How to complete this task:
Skipping the images, transcribe each record below as it is.

Information shown:
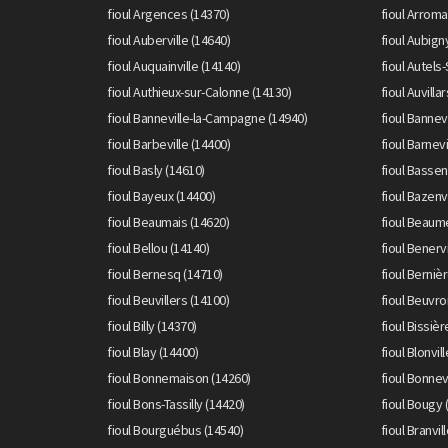
fioul Argences (14370)
fioul Arroma
fioul Auberville (14640)
fioul Aubign
fioul Auquainville (14140)
fioul Autels-
fioul Authieux-sur-Calonne (14130)
fioul Auvilla
fioul Banneville-la-Campagne (14940)
fioul Bannev
fioul Barbeville (14400)
fioul Barnevi
fioul Basly (14610)
fioul Bassen
fioul Bayeux (14400)
fioul Bazenvi
fioul Beaumais (14620)
fioul Beaume
fioul Bellou (14140)
fioul Benerv
fioul Bernesq (14710)
fioul Bernièr
fioul Beuvillers (14100)
fioul Beuvr
fioul Billy (14370)
fioul Bissiè
fioul Blay (14400)
fioul Blonvil
fioul Bonnemaison (14260)
fioul Bonnev
fioul Bons-Tassilly (14420)
fioul Bougy 
fioul Bourguébus (14540)
fioul Branvil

Problem solution:
fioul Argences (14370)
fioul Arroma
fioul Auberville (14640)
fioul Aubign
fioul Auquainville (14140)
fioul Autels-
fioul Authieux-sur-Calonne (14130)
fioul Auvilla
fioul Banneville-la-Campagne (14940)
fioul Bannev
fioul Barbeville (14400)
fioul Barnevi
fioul Basly (14610)
fioul Bassen
fioul Bayeux (14400)
fioul Bazenvi
fioul Beaumais (14620)
fioul Beaume
fioul Bellou (14140)
fioul Benerv
fioul Bernesq (14710)
fioul Bernièr
fioul Beuvillers (14100)
fioul Beuvr
fioul Billy (14370)
fioul Bissiè
fioul Blay (14400)
fioul Blonvil
fioul Bonnemaison (14260)
fioul Bonnev
fioul Bons-Tassilly (14420)
fioul Bougy 
fioul Bourguébus (14540)
fioul Branvil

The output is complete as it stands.